The coach said Uruguay, twice World Cup winners, are still part of “football’s Third World” and had to make a great effort to come this far. The problem of players migrating to Europe has severely weakened the league back home, which constantly has to deal with diminishing resources, he said.
“We made huge efforts to be here (the semi-finals), more than the three other teams.
“What we have tried to do from the outset is to adapt to world football and find ways to bridge the organisational and economic gap between us and other countries such as those that have reached the semi-finals.”
Tabarez didn’t forget to mention how people started “sending condolence messages” when the draw was made here on December 4 and agreed that the World Cup would have a positive impact on the game back home but urged for continuity in the process that has taken Uruguay this far.

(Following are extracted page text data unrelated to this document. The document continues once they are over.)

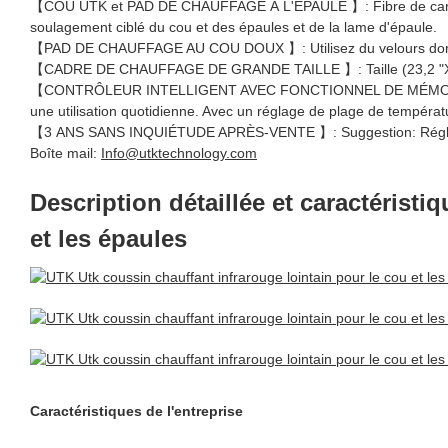
【COU UTK et PAD DE CHAUFFAGE À L'ÉPAULE 】: Fibre de carbone in
soulagement ciblé du cou et des épaules et de la lame d'épaule.
【PAD DE CHAUFFAGE AU COU DOUX 】: Utilisez du velours doré pou
【CADRE DE CHAUFFAGE DE GRANDE TAILLE 】: Taille (23,2 "X17,7'') 
【CONTRÔLEUR INTELLIGENT AVEC FONCTIONNEL DE MÉMOIRE 】: Ap
une utilisation quotidienne. Avec un réglage de plage de températu
【3 ANS SANS INQUIÉTUDE APRÈS-VENTE 】: Suggestion: Réglez le t
Boîte mail:
Info@utktechnology.com
Description détaillée et caractérist
et les épaules
Caractéristiques de l'entreprise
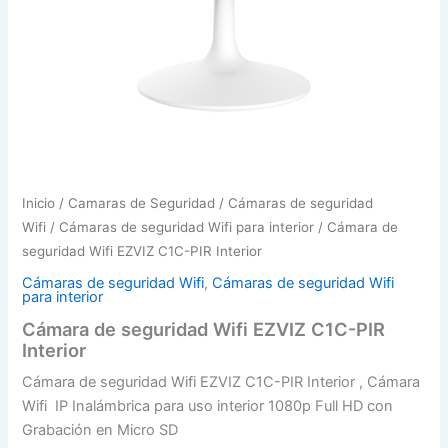
Inicio
/
Camaras de Seguridad
/
Cámaras de seguridad
Wifi
/
Cámaras de seguridad Wifi para interior
/ Cámara de
seguridad Wifi EZVIZ C1C-PIR Interior
Cámaras de seguridad Wifi
,
Cámaras de seguridad Wifi
para interior
Cámara de seguridad Wifi EZVIZ C1C-PIR
Interior
Cámara de seguridad Wifi EZVIZ C1C-PIR Interior , Cámara
Wifi IP Inalámbrica para uso interior 1080p Full HD con
Grabación en Micro SD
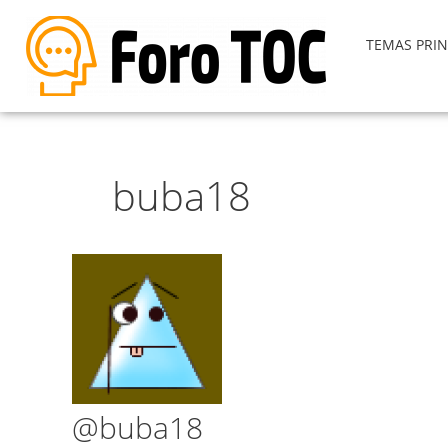
TEMAS PRIN
buba18
@buba18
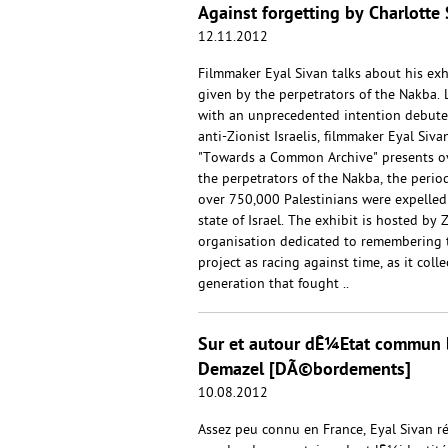
Against forgetting by Charlotte 
12.11.2012
Filmmaker Eyal Sivan talks about his exh
given by the perpetrators of the Nakba. 
with an unprecedented intention debute
anti-Zionist Israelis, filmmaker Eyal Siv
"Towards a Common Archive" presents ov
the perpetrators of the Nakba, the per
over 750,000 Palestinians were expelled 
state of Israel. The exhibit is hosted by Z
organisation dedicated to remembering t
project as racing against time, as it col
generation that fought ..
Sur et autour dÊ¼Etat commun b
Demazel [DÃ©bordements]
10.08.2012
Assez peu connu en France, Eyal Sivan ré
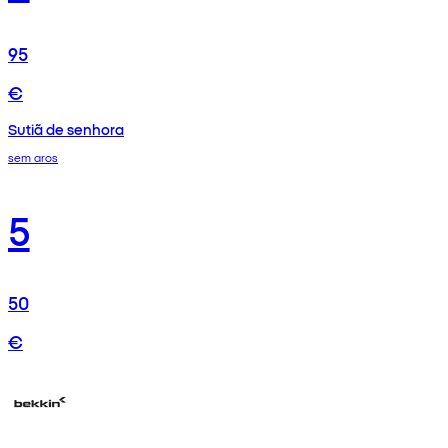
95
€
Sutiã de senhora
sem aros
5
50
€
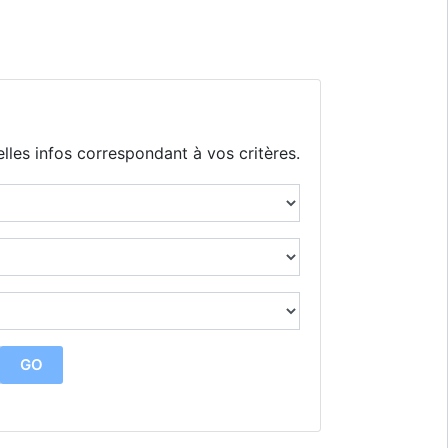
lles infos correspondant à vos critères.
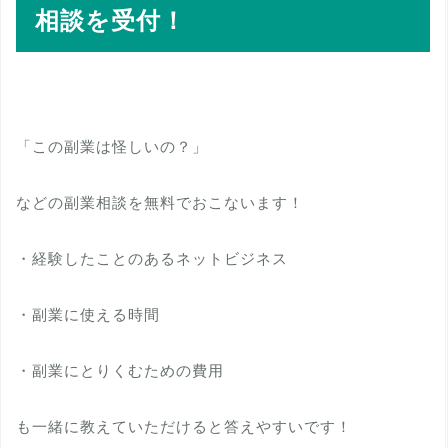
相談を受付！
「この副業は怪しいの？」
などの副業相談を無料でおこないます！
・経験したことのあるネットビジネス
・副業に使える時間
・副業にとりくむための費用
も一緒に教えていただけると答えやすいです！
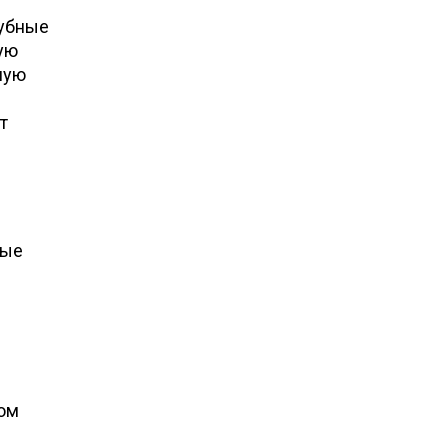
губные
ую
ную
т
ные
ом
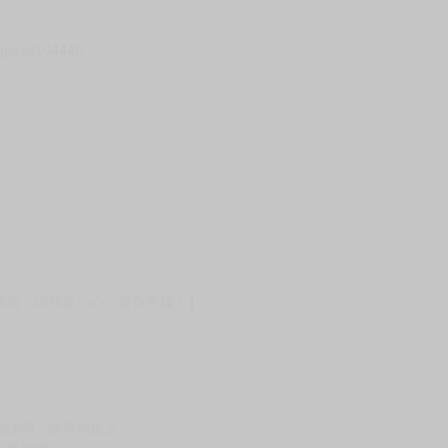
）
?gid=3104440
服務，請務必小心，避免受騙！】
別註明，沒有則反之。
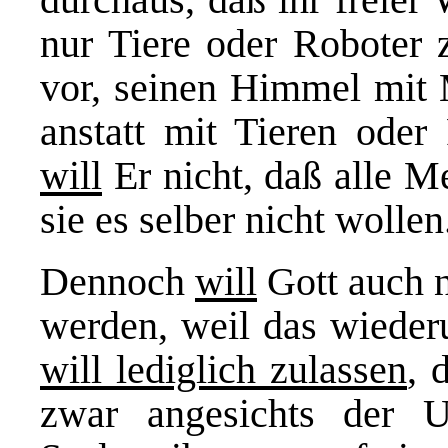
nur Tiere oder Roboter z
vor, seinen Himmel mit
anstatt mit Tieren ode
will
Er nicht, daß alle M
sie es selber nicht wollen
Dennoch
will
Gott auch 
werden, weil das wiede
will lediglich zulassen
, 
zwar angesichts der U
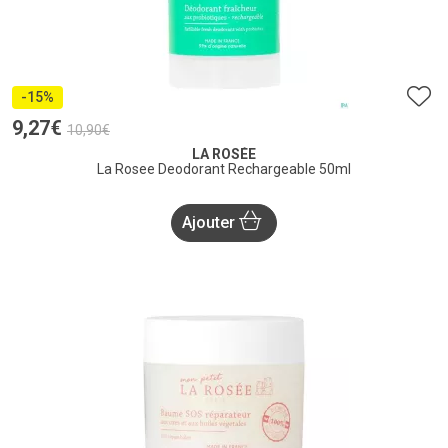
-15%
9
,
27
€
10
,
90
€
LA ROSÉE
La Rosee Deodorant Rechargeable 50ml
Ajouter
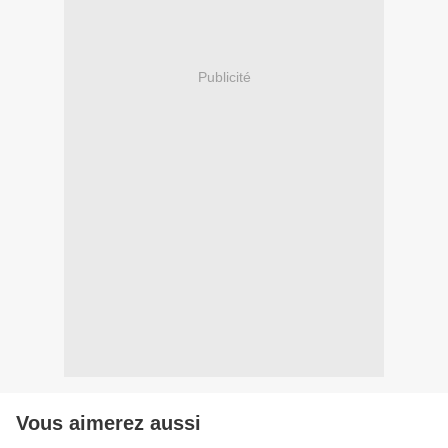
Publicité
Vous aimerez aussi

“We have shown that what we can achieve with a sensible knowledge of world football. We faced about 10 sides in the run-up to the finals, missing only one FIFA date. We need to keep doing that regardless of who is the coach or the manager.”
If you had closed your eyes and ignored the lady translator, it could have seemed like Bob Houghton speaking. Tabarez’s insistence on using FIFA dates (specific dates earmarked in FIFA’s calendar for international matches) echoed what the 63-year-old India national coach has been saying for the past four years.
There are a number of football officials in India, especially in Kolkata, who freely air their disapproval of Houghton’s ideas. If only they heard Tabarez speak in the city Houghton calls home.